2. O governo recebe das empresas, dos indivíduos e dos intermediários financeiros, impostos diretos e indiretos, com os quais adquire das empresas bens e serviços de consumo e investe em formação de capital.

3. As empresas estabelecem entre si uma ampla rede de fornecimento de bens intermediários (matérias-primas) e finais (equipamentos e outros).

4. Os intermediários financeiros recebem os excedentes de renda dos indivíduos, das empresas e do governo e os repassa para financiamento do consumo dos indivíduos, do capital de giro das empresas e da formação de capital das empresas e do governo.

BANCOS

Para melhor entender o funcionamento do Sistema Financeiro, é conveniente dividi-lo em dois subsistemas: o subsistema monetário e o subsistema não-monetário.

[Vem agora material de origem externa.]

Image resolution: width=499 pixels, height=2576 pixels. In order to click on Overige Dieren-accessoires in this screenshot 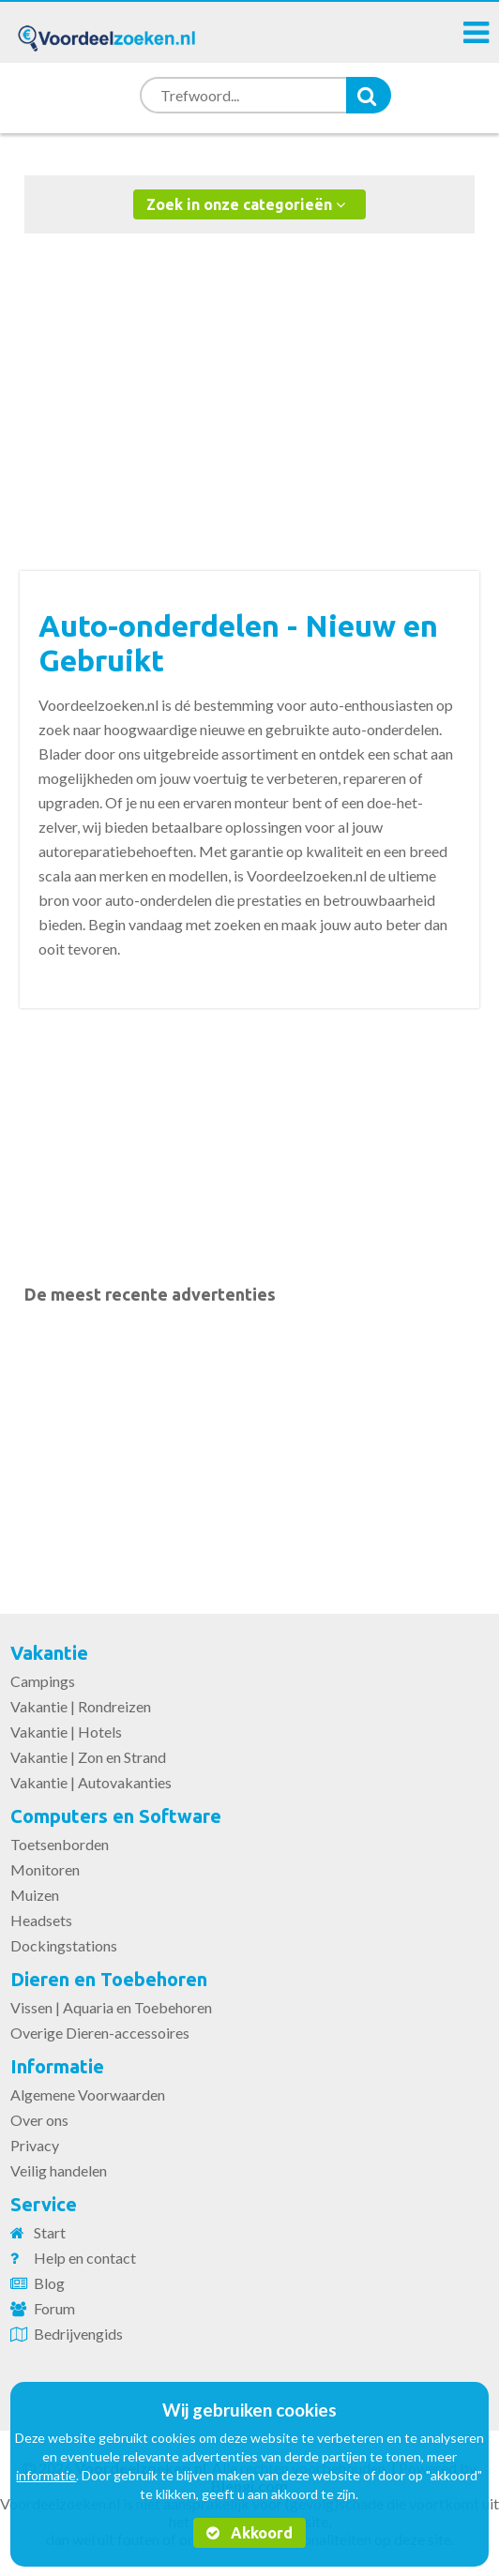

O subsistema monetário, ou equivalentemente o subsistema financeiro bancário, é responsável pela geração de meios de pagamento. Os meios de pagamento existentes num sistema econômico consistem da totalidade dos haveres possuídos pelo setor não-bancário e que podem ser utilizados a qualquer momento para a quitação de dívidas. Correspondem, em suma, ao total dos ativos de liquidez imediata detido pelo setor não bancário da economia.

A definição mais usual desdobra os meios de pagamento em dois componentes:

1. O papel-moeda em poder do público (inclusive moeda metálica) - PMPP - também chamado moeda manual ou moeda corrente; e

2. Os depósitos à vista nos bancos - DV -, também denominados moeda bancária ou moeda escritural.

Por essa definição, é imediato que a criação de meios de pagamento só pode ser realizada:

a) pelo Banco Central, que tem o poder legal de emitir papel-moeda;

b) pelos bancos autorizados a receber depósitos à vista do público, compreendendo os bancos comerciais, os bancos múltiplos com carteira comercial e as caixas econômicas.

Depósitos à vista do público refere-se aqui aos depósitos efetuados pelos agentes econômicos não-bancários - indivíduos, empresas (inclusive as do setor de intermediação financeira não-bancária) e instituições das três esferas do governo.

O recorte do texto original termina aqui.